We are trying to publish deltas from a Hive table to Kafka. The table in question is a single partition, single block file of 244 MB. Our cluster is configured for a 256M block size, so we're just about at the max for a single file in this case.
Each time that table is updated, a copy is archived, then we run our delta process.
In the function below, we have isolated the different joins and have confirmed that the inner join performs acceptably (about 3 minutes), but the two antijoin dataframes will not complete -- we keep throwing more resources at the Spark job, but are continuing to see the errors below.
Is there a practical limit on dataframe sizes for this kind of join?
private class DeltaColumnPublisher(spark: SparkSession, sink: KafkaSink, source: RegisteredDataset)

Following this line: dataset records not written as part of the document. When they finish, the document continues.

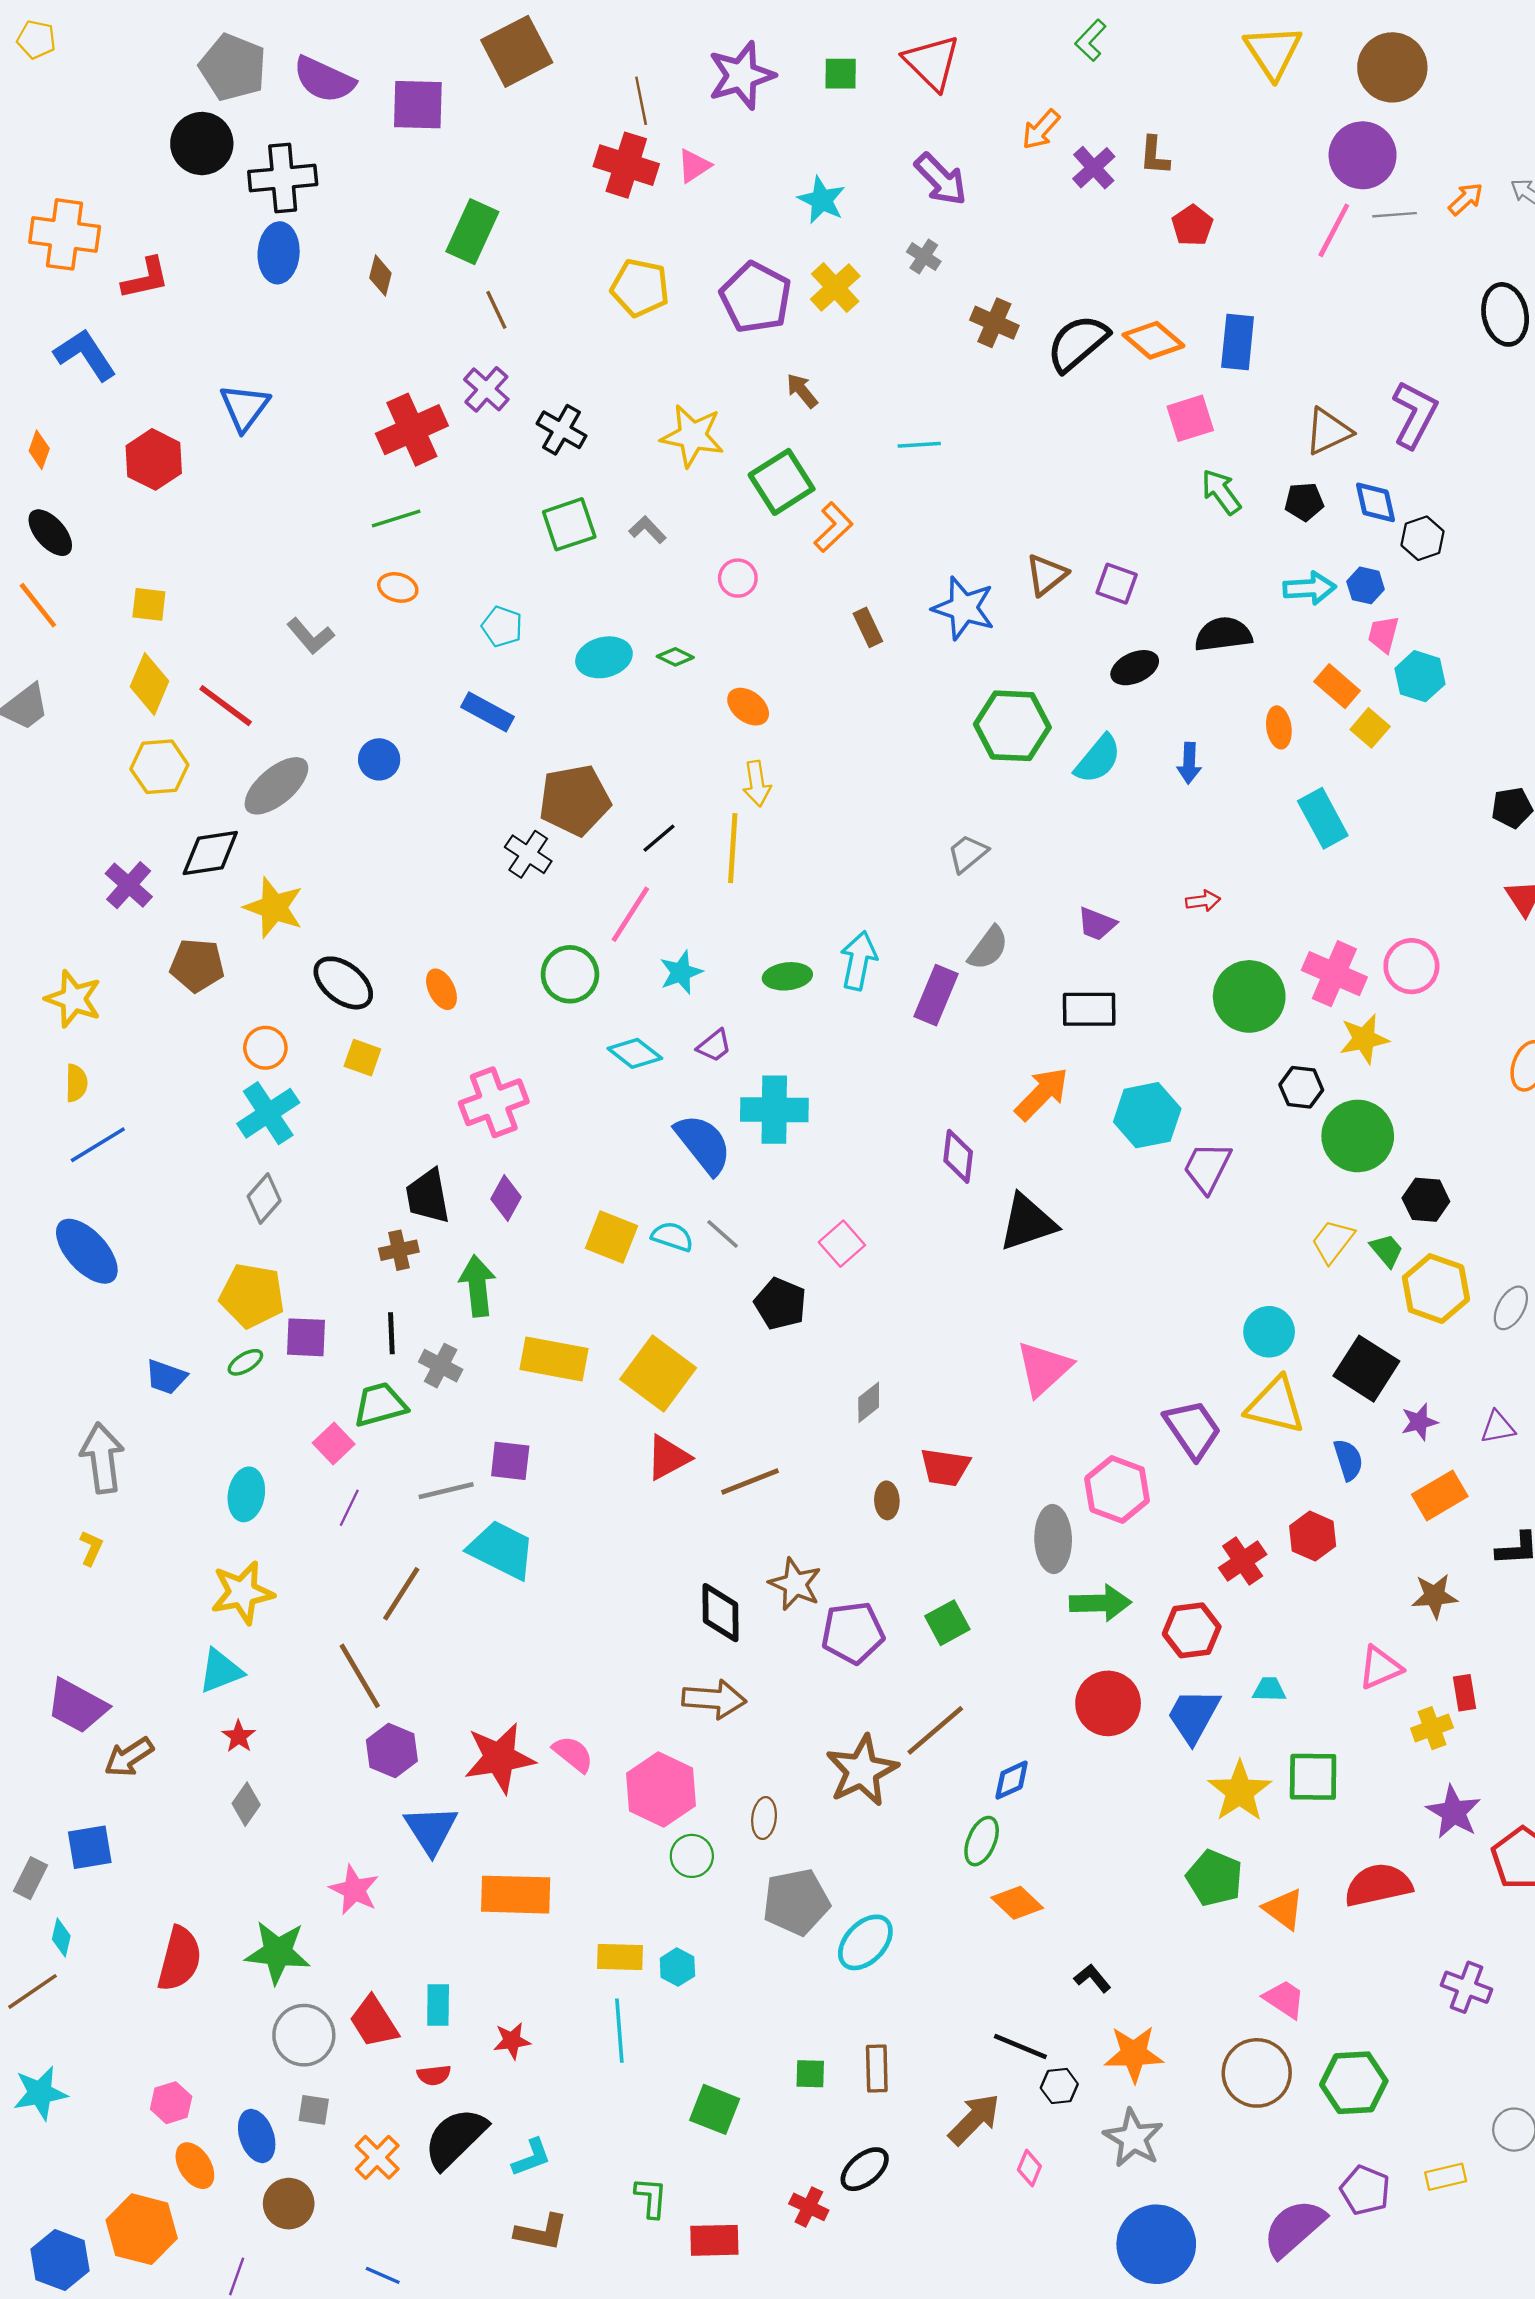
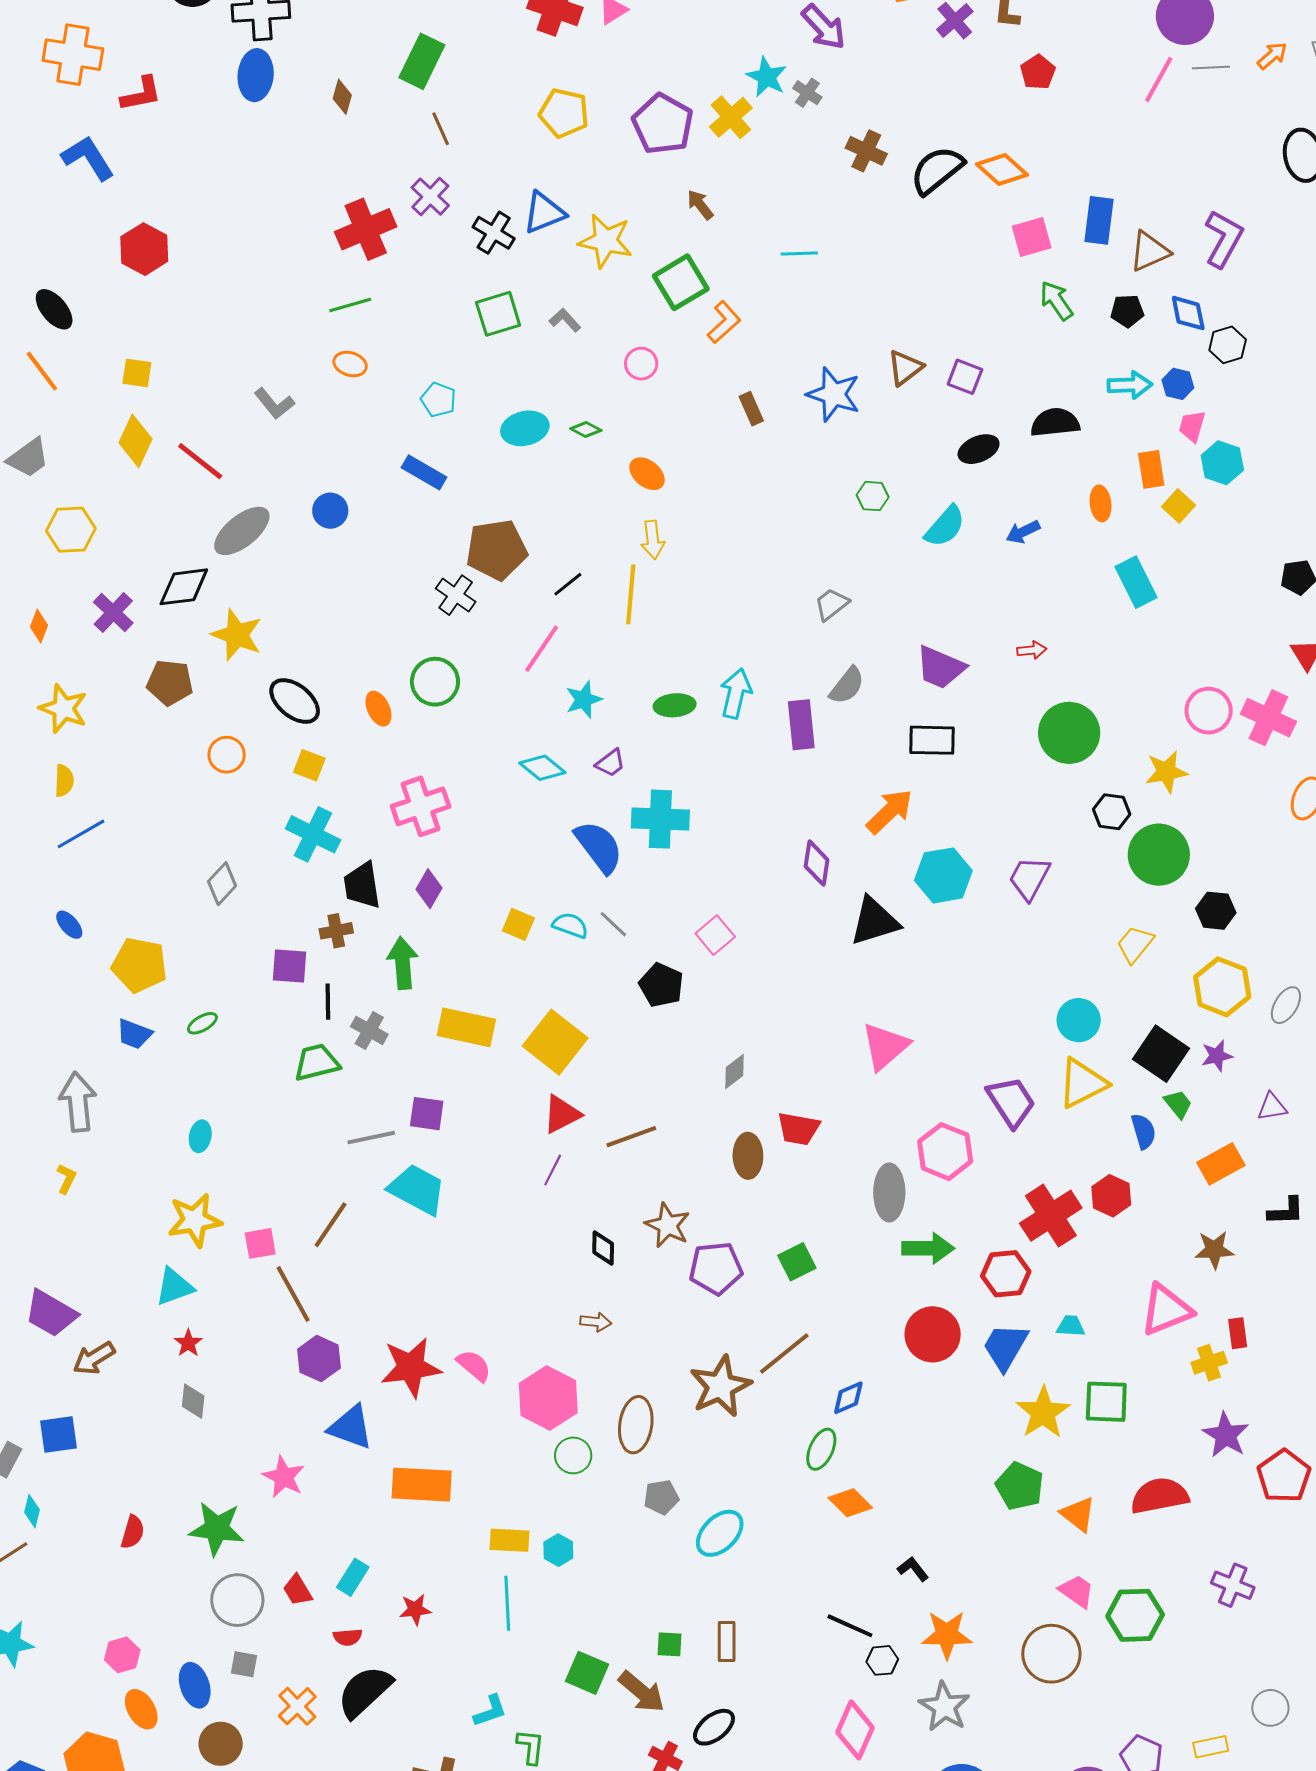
cyan star: (822, 200) -> (767, 77), moved
blue rectangle: (1238, 342) -> (1099, 220), moved
blue triangle: (245, 407) -> (544, 213), moved, turned 30
orange diamond: (39, 450) -> (39, 626), moved
orange rectangle: (1337, 686) -> (1151, 469), turned 39
green hexagon: (1012, 726) -> (873, 496), size x0.5
blue arrow: (1189, 763) -> (1023, 532), turned 60
yellow hexagon: (159, 767) -> (71, 530), moved
purple trapezoid: (1097, 924) -> (940, 667), size x1.5
green circle: (570, 974) -> (435, 682), moved
pink cross: (1334, 974) -> (1268, 718), moved
purple rectangle: (936, 995) -> (801, 725), turned -30
cyan cross: (268, 1113) -> (313, 834), moved, turned -32
cyan hexagon: (1147, 1115) -> (943, 875), moved
yellow square: (612, 1237) -> (518, 924), size x0.7
green trapezoid: (1387, 1250) -> (1178, 1104), moved
blue ellipse: (87, 1251) -> (69, 925), size x0.5
yellow pentagon: (252, 1296) -> (139, 965), moved
purple square: (306, 1337) -> (290, 966), moved
yellow triangle: (1275, 1405) -> (1082, 1083), turned -42
purple star: (1419, 1422) -> (1217, 1056), moved
pink square: (334, 1444) -> (260, 1243), moved, turned 32
cyan ellipse: (246, 1494) -> (200, 1136), size x0.7
brown ellipse: (887, 1500) -> (748, 1156), size x1.4
purple line: (349, 1508) -> (553, 1170), moved
red cross: (1243, 1561) -> (1051, 1216), size x1.5
black diamond: (721, 1613) -> (603, 1248), size x0.7
pink triangle: (1380, 1668) -> (1166, 1310), size x1.4
brown arrow: (714, 1699) -> (596, 1322), size x0.6
gray diamond: (246, 1804) -> (193, 1401), turned -30
brown ellipse: (764, 1818) -> (636, 1425), size x1.6
blue triangle: (431, 1830) -> (351, 1427), turned -39
gray pentagon: (796, 1902) -> (661, 1497), size x0.6
red semicircle: (179, 1959) -> (133, 1532), size x0.6
cyan rectangle: (438, 2005) -> (353, 1577), turned 30
red trapezoid: (374, 2022) -> (298, 1590), size x0.7
green hexagon: (1354, 2083) -> (1135, 1615), moved
brown arrow: (974, 2119) -> (642, 1692), moved, turned 84
cyan L-shape: (531, 2157) -> (490, 1711), moved
pink diamond: (1029, 2168) -> (855, 1730), size x1.8

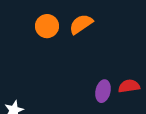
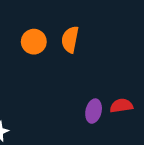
orange semicircle: (81, 24) -> (70, 40), turned -45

extends BasePublisher(spark, sink, source) with Serializable {
val deltaColumn = "hadoop_update_ts" // TODO: move to the dataset object
def publishDeltaRun(dataLocation: String, archiveLocation: String): (Long, Long) = {
val current = spark.read.parquet(dataLocation)
val previous = spark.read.parquet(archiveLocation)
val inserts = current.join(previous, keys, "leftanti")
val updates = current.join(previous, keys).where(current.col(deltaColumn) =!= previous.col(deltaColumn))
val deletes = previous.join(current, keys, "leftanti")
val upsertCounter = spark.sparkContext.longAccumulator("upserts")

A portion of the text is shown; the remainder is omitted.